Roughly 17,000 Minnesotans dropped their MNSure health coverage as soaring costs combined with the expiration of a federal tax credit made plans unaffordable, according to MPR News. The losses mark a significant contraction in enrollment on the state's insurance marketplace.
MNSure is Minnesota's health insurance exchange, created under the Affordable Care Act to help residents shop for and purchase health plans. For several years, enhanced federal tax credits made coverage more accessible, particularly for lower- and middle-income residents who might otherwise struggle to afford monthly premiums.
The tax credits that had been holding down costs for many enrollees came to an end, and at the same time premiums continued to climb. The combination proved too much for a large portion of the marketplace's customer base. MPR News reported that 17,000 people exited coverage as a direct result of those two converging pressures.
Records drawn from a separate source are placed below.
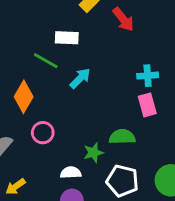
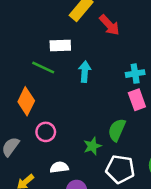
cyan arrow: (80, 78) -> (85, 72), moved, turned -36
green semicircle: (122, 137) -> (117, 130), turned -60
white semicircle: (71, 173) -> (59, 167), moved

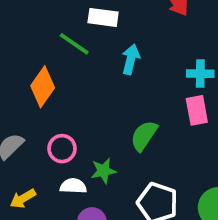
green semicircle: (117, 130) -> (144, 136), moved
pink circle: (46, 132) -> (62, 149), moved
green star: (92, 146) -> (103, 171), moved

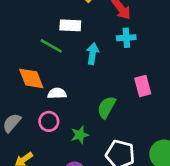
cyan cross: (200, 74) -> (126, 38), moved
orange diamond: (43, 87) -> (31, 78), turned -52
white semicircle: (73, 186) -> (57, 93), moved

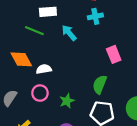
cyan arrow: (93, 54) -> (69, 33), turned -42
green semicircle: (107, 107) -> (100, 84), moved

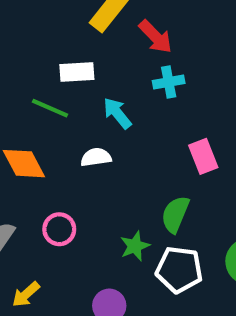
white semicircle: (44, 69) -> (96, 157), moved
green star: (67, 101) -> (135, 246), moved

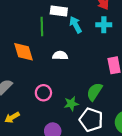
green line: (50, 108) -> (42, 27), turned 54
cyan arrow: (117, 113) -> (76, 25), moved
pink circle: (59, 229) -> (43, 93), moved

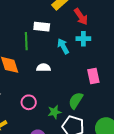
cyan arrow: (76, 25) -> (63, 46), moved

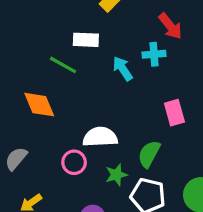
red arrow: (81, 17) -> (170, 26), moved
green line: (26, 41) -> (63, 65), turned -54
white semicircle: (44, 68) -> (100, 137), moved, size x1.5

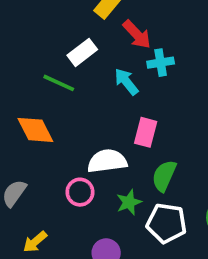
red arrow: (170, 26) -> (137, 34), moved
white rectangle: (86, 40) -> (82, 52), turned -35
pink rectangle: (174, 113) -> (146, 132), moved, turned 35

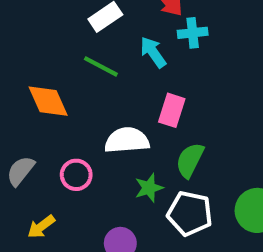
green line: (59, 83) -> (101, 66), moved
pink circle: (80, 192) -> (76, 175), moved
The loss of health insurance for thousands of state residents carries consequences that reach beyond individual households. People without coverage tend to delay medical care, rely more heavily on emergency services, and face greater financial risk when illness or injury strikes. Community health systems also feel the pressure when the number of uninsured patients rises.
Minnesota's situation mirrors a pattern playing out in other states where enhanced subsidies tied to pandemic-era legislation have expired or been cut. Advocates for expanded coverage have argued that without continued federal support, marketplace insurance remains out of reach for a meaningful share of working-age adults who earn too much to qualify for Medicaid but too little to comfortably absorb full-price premiums.
Whether state or federal action will address the gap left by the expired tax credit was not detailed in the available reporting. For now, the data shows a marketplace that shrank by thousands of enrollees in a single enrollment period.